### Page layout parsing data
=== Begin Enclosure ===

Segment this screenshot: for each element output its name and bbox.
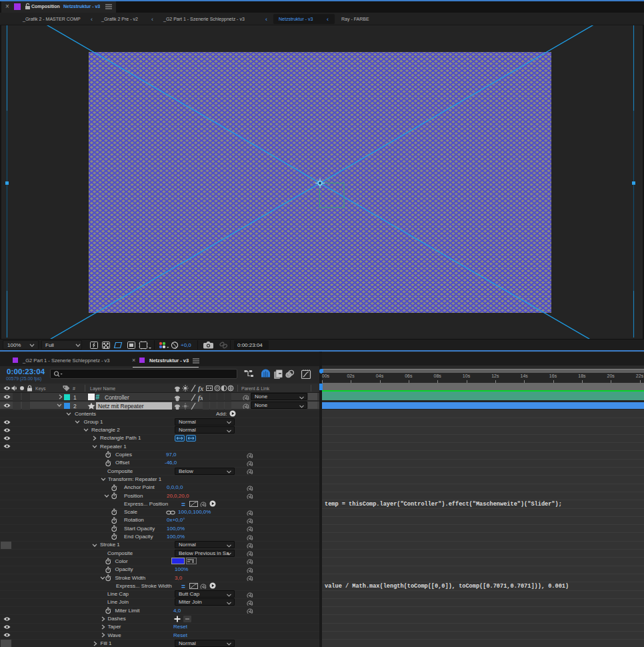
svg-text:fx: fx	[198, 385, 203, 392]
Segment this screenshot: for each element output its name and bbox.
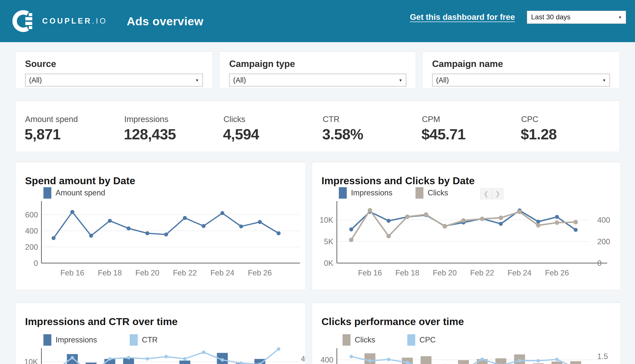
kpi-label: CPM (422, 114, 440, 124)
get-dashboard-link[interactable]: Get this dashboard for free (410, 12, 515, 22)
svg-text:200: 200 (597, 237, 610, 246)
svg-text:400: 400 (25, 227, 38, 235)
svg-text:400: 400 (597, 216, 610, 224)
kpi-value: 3.58% (322, 126, 363, 143)
svg-text:Feb 18: Feb 18 (98, 268, 122, 277)
impressions-clicks-chart-card: Impressions and Clicks by Date Impressio… (312, 162, 620, 290)
chevron-down-icon: ▼ (602, 78, 606, 82)
svg-text:Feb 16: Feb 16 (358, 268, 382, 277)
filter-label: Campaign type (229, 59, 295, 69)
page-title: Ads overview (127, 14, 203, 28)
kpi-cpm: CPM $45.71 (412, 101, 512, 152)
campaign-type-filter-value: (All) (233, 76, 399, 84)
svg-text:200: 200 (25, 243, 38, 252)
svg-text:Feb 26: Feb 26 (248, 268, 272, 277)
date-range-value: Last 30 days (531, 13, 618, 21)
svg-text:Feb 20: Feb 20 (136, 268, 160, 277)
svg-text:1.5: 1.5 (597, 352, 608, 361)
svg-text:Feb 22: Feb 22 (470, 268, 494, 277)
kpi-amount-spend: Amount spend 5,871 (16, 101, 115, 152)
app-header: COUPLER.IO Ads overview Get this dashboa… (0, 0, 635, 42)
svg-text:5K: 5K (324, 237, 333, 246)
coupler-logo-icon (12, 10, 34, 32)
kpi-label: Amount spend (25, 114, 78, 124)
svg-text:10K: 10K (24, 358, 38, 364)
kpi-ctr: CTR 3.58% (313, 101, 412, 152)
brand-name: COUPLER.IO (42, 16, 107, 26)
kpi-impressions: Impressions 128,435 (115, 101, 214, 152)
filter-card-source: Source (All) ▼ (15, 51, 213, 88)
chevron-down-icon: ▼ (618, 15, 622, 19)
chevron-down-icon: ▼ (399, 78, 402, 82)
svg-text:10K: 10K (320, 216, 333, 224)
svg-text:600: 600 (25, 210, 38, 219)
impressions-ctr-chart-card: Impressions and CTR over time Impression… (15, 302, 306, 364)
svg-text:Feb 18: Feb 18 (395, 268, 419, 277)
svg-text:4%: 4% (301, 354, 306, 363)
campaign-name-filter-dropdown[interactable]: (All) ▼ (432, 74, 610, 86)
kpi-label: CPC (521, 114, 538, 124)
clicks-performance-chart-card: Clicks performance over time Clicks CPC … (312, 302, 620, 364)
kpi-value: $45.71 (421, 126, 466, 143)
date-range-dropdown[interactable]: Last 30 days ▼ (527, 11, 626, 24)
impressions-clicks-chart-plot[interactable]: 0K5K10K0200400Feb 16Feb 18Feb 20Feb 22Fe… (312, 162, 620, 290)
kpi-value: 4,594 (223, 126, 259, 143)
filter-card-campaign-type: Campaign type (All) ▼ (220, 51, 416, 88)
filter-label: Source (25, 59, 56, 69)
kpi-label: Clicks (224, 114, 245, 124)
svg-text:Feb 24: Feb 24 (210, 268, 234, 277)
svg-text:Feb 20: Feb 20 (433, 268, 457, 277)
svg-text:0: 0 (597, 259, 601, 268)
campaign-type-filter-dropdown[interactable]: (All) ▼ (229, 74, 406, 86)
kpi-value: $1.28 (521, 126, 557, 143)
kpi-label: CTR (323, 114, 340, 124)
kpi-cpc: CPC $1.28 (512, 101, 611, 152)
kpi-summary-card: Amount spend 5,871 Impressions 128,435 C… (15, 100, 620, 152)
svg-text:0K: 0K (324, 259, 333, 268)
svg-text:Feb 16: Feb 16 (60, 268, 84, 277)
kpi-label: Impressions (124, 114, 168, 124)
spend-chart-card: Spend amount by Date Amount spend 020040… (15, 162, 306, 290)
clicks-performance-chart-plot[interactable]: 4001.5 (312, 302, 620, 364)
filter-label: Campaign name (432, 59, 503, 69)
svg-text:Feb 24: Feb 24 (507, 268, 531, 277)
svg-text:Feb 26: Feb 26 (545, 268, 569, 277)
kpi-value: 5,871 (25, 126, 61, 143)
kpi-value: 128,435 (124, 126, 176, 143)
svg-text:Feb 22: Feb 22 (173, 268, 197, 277)
impressions-ctr-chart-plot[interactable]: 10K4% (16, 302, 306, 364)
svg-text:400: 400 (320, 356, 333, 364)
source-filter-value: (All) (29, 76, 195, 84)
source-filter-dropdown[interactable]: (All) ▼ (25, 74, 203, 86)
kpi-clicks: Clicks 4,594 (214, 101, 313, 152)
svg-text:0: 0 (34, 259, 38, 268)
spend-chart-plot[interactable]: 0200400600Feb 16Feb 18Feb 20Feb 22Feb 24… (16, 162, 306, 290)
campaign-name-filter-value: (All) (436, 76, 602, 84)
chevron-down-icon: ▼ (195, 78, 199, 82)
filter-card-campaign-name: Campaign name (All) ▼ (422, 51, 620, 88)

=== End Enclosure ===

### TASK INSTRUCTIONS
The result should be an exact copy of every entry above, with no pictures included.

### EXPECTED ANSWER
Segment this screenshot: for each element output its name and bbox.
svg-text:fx: fx	[198, 385, 203, 392]
Segment this screenshot: for each element output its name and bbox.
kpi-label: CPM (422, 114, 440, 124)
get-dashboard-link[interactable]: Get this dashboard for free (410, 12, 515, 22)
svg-text:200: 200 (597, 237, 610, 246)
svg-text:400: 400 (25, 227, 38, 235)
svg-text:400: 400 (597, 216, 610, 224)
kpi-value: 3.58% (322, 126, 363, 143)
svg-text:Feb 18: Feb 18 (98, 268, 122, 277)
impressions-clicks-chart-card: Impressions and Clicks by Date Impressio… (312, 162, 620, 290)
chevron-down-icon: ▼ (602, 78, 606, 82)
svg-text:Feb 16: Feb 16 (358, 268, 382, 277)
filter-label: Campaign type (229, 59, 295, 69)
page-title: Ads overview (127, 14, 203, 28)
kpi-cpm: CPM $45.71 (412, 101, 512, 152)
campaign-type-filter-value: (All) (233, 76, 399, 84)
svg-text:200: 200 (25, 243, 38, 252)
svg-text:Feb 26: Feb 26 (248, 268, 272, 277)
date-range-value: Last 30 days (531, 13, 618, 21)
svg-text:Feb 20: Feb 20 (136, 268, 160, 277)
svg-text:1.5: 1.5 (597, 352, 608, 361)
svg-text:Feb 22: Feb 22 (470, 268, 494, 277)
kpi-amount-spend: Amount spend 5,871 (16, 101, 115, 152)
app-header: COUPLER.IO Ads overview Get this dashboa… (0, 0, 635, 42)
svg-text:5K: 5K (324, 237, 333, 246)
coupler-logo-icon (12, 10, 34, 32)
kpi-label: Amount spend (25, 114, 78, 124)
svg-text:10K: 10K (24, 358, 38, 364)
kpi-ctr: CTR 3.58% (313, 101, 412, 152)
brand-name: COUPLER.IO (42, 16, 107, 26)
kpi-impressions: Impressions 128,435 (115, 101, 214, 152)
filter-card-source: Source (All) ▼ (15, 51, 213, 88)
chevron-down-icon: ▼ (618, 15, 622, 19)
chevron-down-icon: ▼ (399, 78, 402, 82)
svg-text:10K: 10K (320, 216, 333, 224)
svg-text:600: 600 (25, 210, 38, 219)
impressions-ctr-chart-card: Impressions and CTR over time Impression… (15, 302, 306, 364)
svg-text:Feb 18: Feb 18 (395, 268, 419, 277)
svg-text:4%: 4% (301, 354, 306, 363)
campaign-name-filter-dropdown[interactable]: (All) ▼ (432, 74, 610, 86)
kpi-label: CPC (521, 114, 538, 124)
clicks-performance-chart-card: Clicks performance over time Clicks CPC … (312, 302, 620, 364)
kpi-value: $45.71 (421, 126, 466, 143)
date-range-dropdown[interactable]: Last 30 days ▼ (527, 11, 626, 24)
impressions-clicks-chart-plot[interactable]: 0K5K10K0200400Feb 16Feb 18Feb 20Feb 22Fe… (312, 162, 620, 290)
kpi-value: 4,594 (223, 126, 259, 143)
filter-card-campaign-type: Campaign type (All) ▼ (220, 51, 416, 88)
filter-label: Source (25, 59, 56, 69)
kpi-label: Clicks (224, 114, 245, 124)
svg-text:Feb 24: Feb 24 (210, 268, 234, 277)
svg-text:Feb 20: Feb 20 (433, 268, 457, 277)
svg-text:0: 0 (597, 259, 601, 268)
campaign-type-filter-dropdown[interactable]: (All) ▼ (229, 74, 406, 86)
kpi-value: $1.28 (521, 126, 557, 143)
kpi-label: CTR (323, 114, 340, 124)
kpi-cpc: CPC $1.28 (512, 101, 611, 152)
kpi-summary-card: Amount spend 5,871 Impressions 128,435 C… (15, 100, 620, 152)
svg-text:0K: 0K (324, 259, 333, 268)
svg-text:Feb 16: Feb 16 (60, 268, 84, 277)
kpi-label: Impressions (124, 114, 168, 124)
spend-chart-card: Spend amount by Date Amount spend 020040… (15, 162, 306, 290)
clicks-performance-chart-plot[interactable]: 4001.5 (312, 302, 620, 364)
filter-label: Campaign name (432, 59, 503, 69)
svg-text:Feb 24: Feb 24 (507, 268, 531, 277)
svg-text:Feb 26: Feb 26 (545, 268, 569, 277)
kpi-value: 5,871 (25, 126, 61, 143)
kpi-value: 128,435 (124, 126, 176, 143)
svg-text:Feb 22: Feb 22 (173, 268, 197, 277)
impressions-ctr-chart-plot[interactable]: 10K4% (16, 302, 306, 364)
svg-text:400: 400 (320, 356, 333, 364)
source-filter-value: (All) (29, 76, 195, 84)
source-filter-dropdown[interactable]: (All) ▼ (25, 74, 203, 86)
kpi-clicks: Clicks 4,594 (214, 101, 313, 152)
svg-text:0: 0 (34, 259, 38, 268)
spend-chart-plot[interactable]: 0200400600Feb 16Feb 18Feb 20Feb 22Feb 24… (16, 162, 306, 290)
campaign-name-filter-value: (All) (436, 76, 602, 84)
chevron-down-icon: ▼ (195, 78, 199, 82)
filter-card-campaign-name: Campaign name (All) ▼ (422, 51, 620, 88)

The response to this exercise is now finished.